##### Dataset records

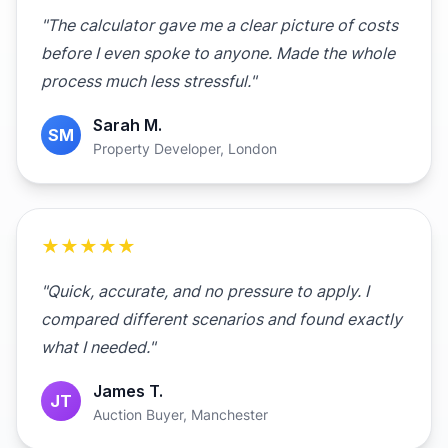
"The calculator gave me a clear picture of costs
before I even spoke to anyone. Made the whole
process much less stressful."
Sarah M.
SM
Property Developer, London
★★★★★
"Quick, accurate, and no pressure to apply. I
compared different scenarios and found exactly
what I needed."
James T.
JT
Auction Buyer, Manchester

##########

Output every entry exactly as given; pictures are not part of the copy.

"The calculator gave me a clear picture of costs
before I even spoke to anyone. Made the whole
process much less stressful."
Sarah M.
SM
Property Developer, London
★★★★★
"Quick, accurate, and no pressure to apply. I
compared different scenarios and found exactly
what I needed."
James T.
JT
Auction Buyer, Manchester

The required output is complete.